Unless the President and Congress are able to make a deal to avert the fiscal cliff, more taxes will be taken out of nearly everyone’s paycheck in January of 2013. The biweekly take-home pay of a single person without children making $50,000 per year will decrease from about $1,500 (not counting any applicable state or local taxes) to about $1,400 due to the expiration of the Bush tax cuts and payroll tax holiday.

Much discussion about the fiscal cliff has focused on the effects of these tax hikes on the still-recovering economy and the need to avoid them to avoid placing additional burdens on families.
Jill Lepore of the New Yorker offered another take on taxes in the November 26 issue of the magazine. A subscription is required to view the whole article online, but selected quotes are excerpted here to help students examine another point of view on taxes. Students should be encouraged to read each quote and think about the following questions:

• What is the author’s perspective? How can you tell?
• How does the author’s perspective on taxes differ from other “players” in the fiscal cliff debate?
• What evidence does the author provide to support her point of view? What additional evidence might you want?
• What more would you need to know to make a judgment about the value of taxes?

The quotes:

• “’Taxes are what we pay for civilized society,’ Oliver Wendell Holmes, Jr., said, nearly a century ago… No one’s said it better since. And that, right there, is the problem.”
• “…before the Civil War, (Congress) raised revenue almost exclusively through tariffs – duties on imports. ‘We are all the more reconciled to the tax on importations,’ Jefferson explained, ‘because it falls exclusively on the rich.’ But the tariff was uncontroversial, the historian Robin Einhorn has argued, because it skirted the question of human bondage: the American antitax tradition, she insists, has its roots not in democracy but in slavery.”
• “A purpose of a federal income tax was to undergird the Treasury with a stable source of revenue. But it had another purpose, too. The richest one percent of households, which had held about a quarter of the nation’s wealth in 1890, now held more than a third. The tax was intended to answer populist rage at the growing divide between the rich and the poor.
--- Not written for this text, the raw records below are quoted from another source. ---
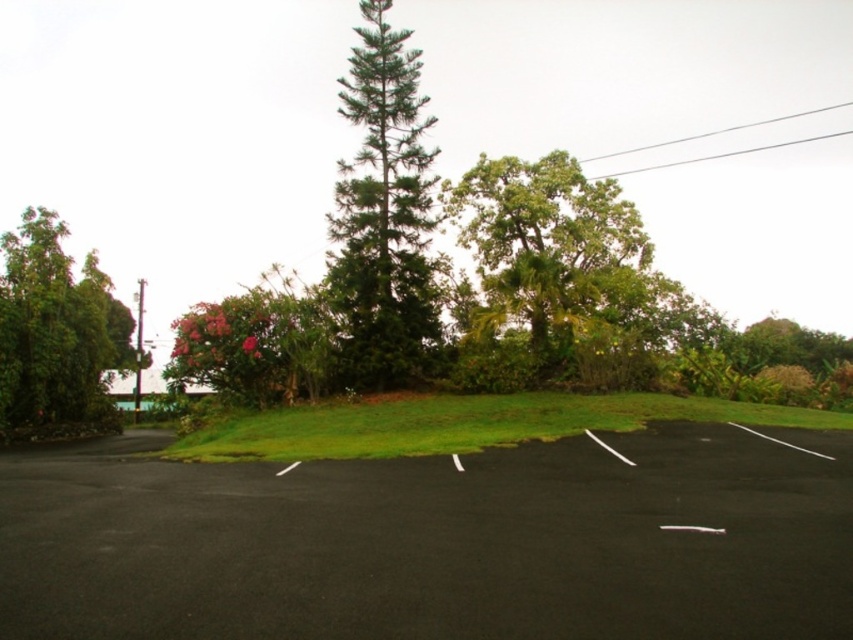 Between green leafy tree at center and green textured tree at center, which one is positioned lower?

Positioned lower is green leafy tree at center.

Locate an element on the screen. The image size is (853, 640). green leafy tree at center is located at coordinates (560, 257).

Can you confirm if green grassy hillside at center is smaller than green leafy tree at left?

Yes.

Describe the element at coordinates (462, 422) in the screenshot. I see `green grassy hillside at center` at that location.

The image size is (853, 640). What are the coordinates of `green grassy hillside at center` in the screenshot? It's located at (462, 422).

Between black asphalt parking lot at center and pink leafy tree at center-left, which one has more height?

pink leafy tree at center-left

Does black asphalt parking lot at center appear on the left side of pink leafy tree at center-left?

In fact, black asphalt parking lot at center is to the right of pink leafy tree at center-left.

Find the location of a particular element. Image resolution: width=853 pixels, height=640 pixels. black asphalt parking lot at center is located at coordinates (434, 541). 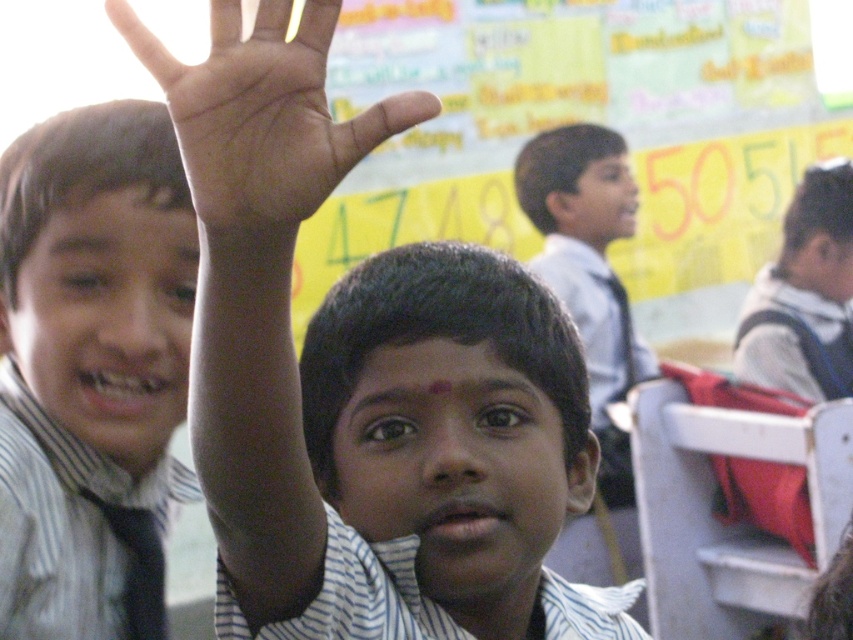 Question: Can you confirm if white striped shirt at center is thinner than striped shirt at left?

Choices:
 (A) no
 (B) yes

Answer: (A)

Question: Is white striped shirt at center smaller than white fabric backpack at right?

Choices:
 (A) yes
 (B) no

Answer: (A)

Question: Which point is closer to the camera taking this photo?

Choices:
 (A) (157, 420)
 (B) (184, 120)

Answer: (B)

Question: Is striped shirt at left wider than black matte tie at upper left?

Choices:
 (A) yes
 (B) no

Answer: (A)

Question: Which object appears farthest from the camera in this image?

Choices:
 (A) black matte tie at upper left
 (B) dark skin palm at upper center
 (C) white fabric backpack at right
 (D) white striped shirt at center

Answer: (C)

Question: Which object appears closest to the camera in this image?

Choices:
 (A) white fabric backpack at right
 (B) white striped shirt at center
 (C) black matte tie at upper left
 (D) dark skin palm at upper center

Answer: (D) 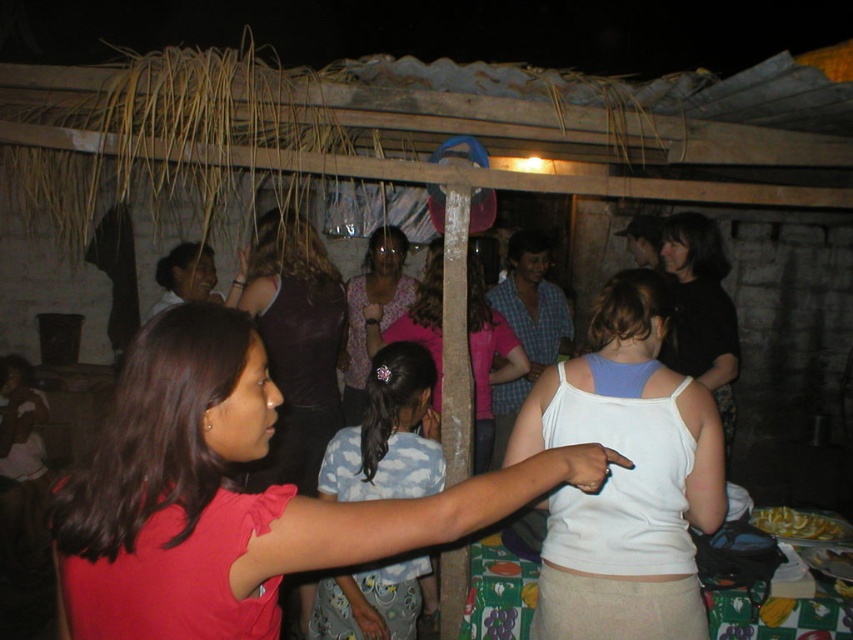 You are a photographer at the event and want to capture both the pink fabric shirt at center and the white fabric tank top at center in a single photo. Which clothing item will appear larger in the photo?

The pink fabric shirt at center will appear larger in the photo because it is closer to the viewer than the white fabric tank top at center.

Looking at this image, you are organizing a clothing display and need to arrange the white fabric tank top at center and the floral fabric blouse at center on a shelf. Given their sizes, which one should you place first to maximize shelf space efficiency?

The white fabric tank top at center occupies less space than floral fabric blouse at center, so you should place the floral fabric blouse at center first to utilize the shelf space more efficiently.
In the election of 1908, both parties favored an income tax – Democrats hoping to close that gap, and Republicans hoping to quiet that rage.”
• “…the business lobby succeeded in redefining American citizens as ‘taxpayers,’ a practice that politicians have followed ever since, as if the defining act of citizenship was not casting a ballot but filing a return.”
• “In the past century, opponents of an income tax have called it inquisitorial, confiscatory, meddlesome, socialist, and Marxist. Some people think it’s been a sop. John Kenneth Galbraith called the income tax ‘the greatest buttress of income inequality.’ It gives the appearance of a remedy to income inequality without actually doing much about it.”

Teachers with access to the full article may wish to use it as a reading in a U.S. history class, as it traces the history of taxation through debates about slavery, the industrial revolution, income inequality and populism, the progressive movement, the Great Depression and New Deal, and the Cold War. Students can be encouraged to think not just about the article’s perspective on taxation and how it may change their own, but also about how looking at issues such as slavery, income inequality, and Social Security through the lens of taxation might change students’ views on these issues. Most importantly, students should question what further information and evidence they would need to draw conclusions about these issues.